Grünen-Politikerin „im Zweifelsfall“ für Einsatz von Pfefferspray und Schlagstock

23.12.2021
Lesedauer: 2 Minuten
Obwohl die offizielle Demonstration im Vorhinein untersagt wurde, haben in München rund 5000 Menschen gegen die Corona-Politik protestiert. Die Stimmung war teils aggressiv. Einige Demonstranten durchbrachen eine Polizeikette. Quelle: WELT/Viktoria Schulte

„Wir dürfen ihnen kein Millimeter überlassen“: Die Grünen-Bundestagsabgeordnete Saskia Weishaupt spricht sich dafür aus, dass die Polizei bei „Querdenker“-Protesten auch Gewalt anwenden darf. Zuvor war es bei einer Demo zu Angriffen auf Polizisten gekommen.

ie Grünen-Bundestagsabgeordnete Saskia Weishaupt hat nach Zusammenstößen zwischen Demonstranten und Polizisten bei einem Corona-Protest in München den Einsatz von Pfefferspray und Schlagstöcken begrüßt.

„Die Taktik von den Querdenker:innen ist es, sich Stück für Stück die Straße zu erkämpfen“, schrieb sie am Mittwochabend auf Twitter. Die Polizei müsse handeln „und im Zweifelsfall Pfefferspray und Schlagstöcke einsetzen. Wir dürfen ihnen kein Millimeter überlassen!“

Sie bezog sich dabei auf eine Demonstration in der bayerischen Landeshauptstadt am Mittwoch. Rund 5000 Teilnehmer waren – nachdem eine Versammlung abgesagt worden war – laut Polizei durch die Innenstadt gezogen und hatten sich dabei auch polizeilichen Anweisungen widersetzt. Polizeiketten wurden durchbrochen. Es kam zu Angriffen auf Einsatzkräfte, die Beamten setzten Pfefferspray und Schlagstöcke ein. Elf Personen wurden vorläufig festgenommen.

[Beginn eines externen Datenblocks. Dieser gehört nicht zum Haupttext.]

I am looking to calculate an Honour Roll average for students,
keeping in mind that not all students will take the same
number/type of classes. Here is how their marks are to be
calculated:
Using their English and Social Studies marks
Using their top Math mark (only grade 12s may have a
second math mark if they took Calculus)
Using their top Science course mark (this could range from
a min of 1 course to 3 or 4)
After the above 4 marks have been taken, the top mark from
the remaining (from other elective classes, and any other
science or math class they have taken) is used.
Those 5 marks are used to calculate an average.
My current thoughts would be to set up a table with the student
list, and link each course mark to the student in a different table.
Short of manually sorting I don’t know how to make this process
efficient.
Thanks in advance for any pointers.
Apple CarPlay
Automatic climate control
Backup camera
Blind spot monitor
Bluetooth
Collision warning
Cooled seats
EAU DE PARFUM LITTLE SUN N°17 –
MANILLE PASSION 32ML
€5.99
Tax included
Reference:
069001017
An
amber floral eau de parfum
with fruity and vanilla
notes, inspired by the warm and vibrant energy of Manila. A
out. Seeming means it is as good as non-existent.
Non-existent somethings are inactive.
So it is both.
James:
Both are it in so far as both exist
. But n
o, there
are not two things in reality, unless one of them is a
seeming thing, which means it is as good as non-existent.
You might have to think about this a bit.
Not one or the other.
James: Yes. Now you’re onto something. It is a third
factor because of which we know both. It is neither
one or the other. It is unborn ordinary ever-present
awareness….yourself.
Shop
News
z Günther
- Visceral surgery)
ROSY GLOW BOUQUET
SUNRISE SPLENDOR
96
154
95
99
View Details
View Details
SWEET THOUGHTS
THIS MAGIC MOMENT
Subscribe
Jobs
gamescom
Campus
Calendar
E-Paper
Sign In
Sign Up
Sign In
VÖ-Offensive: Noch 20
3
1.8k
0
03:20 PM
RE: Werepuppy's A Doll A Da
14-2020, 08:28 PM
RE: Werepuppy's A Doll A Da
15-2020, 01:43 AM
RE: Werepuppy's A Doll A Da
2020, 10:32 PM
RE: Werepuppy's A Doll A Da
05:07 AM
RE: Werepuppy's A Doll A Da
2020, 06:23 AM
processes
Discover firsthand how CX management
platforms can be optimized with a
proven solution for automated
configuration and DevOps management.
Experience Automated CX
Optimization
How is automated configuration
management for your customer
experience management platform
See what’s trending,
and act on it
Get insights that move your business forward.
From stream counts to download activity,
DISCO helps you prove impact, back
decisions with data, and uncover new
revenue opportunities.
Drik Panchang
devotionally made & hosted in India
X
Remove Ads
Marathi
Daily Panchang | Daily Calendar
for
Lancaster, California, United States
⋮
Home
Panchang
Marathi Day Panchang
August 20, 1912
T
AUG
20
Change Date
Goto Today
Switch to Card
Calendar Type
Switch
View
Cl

https://twitter.com/SaskiaLeaRaquel/status/1473724395214581765?ref_src=twsrc%5Etfw%7Ctwcamp%5Etweetembed%7Ctwterm%5E1473724395214581765%7Ctwgr%5E%7Ctwcon%5Es1_&ref_url=https%3A%2F%2Fwww.welt.de%2Fpolitik%2Fdeutschland%2Farticle235835276%2FQuerdenker-Demos-Gruene-verteidigt-Einsatz-von-Pfefferspray-und-Schlagstock.html

Weishaupt war mehrere Jahre Landessprecherin der Grünen Jugend in Bayern. Sie hatte im September vergangenen Jahres noch einen Tweet der Grünen Jugend geteilt, in der die Nachwuchsorganisation ihre Forderung eines Verbots von Pfefferspray und Hunden auf Demos wiederholte. In einem Positionspapier spricht sich die Grüne Jugend dafür aus, die „standardmäßige Bewaffnung der Polizei mit Pfefferspray“ zu beenden.

Die Grünen-Politikerin war im September über die bayerische Landesliste in den Bundestag eingezogen. 2018 hatte sie an einer Demonstration gegen eine Novelle des bayerischen Polizeiaufgabengesetzes in teilgenommen, die die Befugnisse der Polizei ausweitete.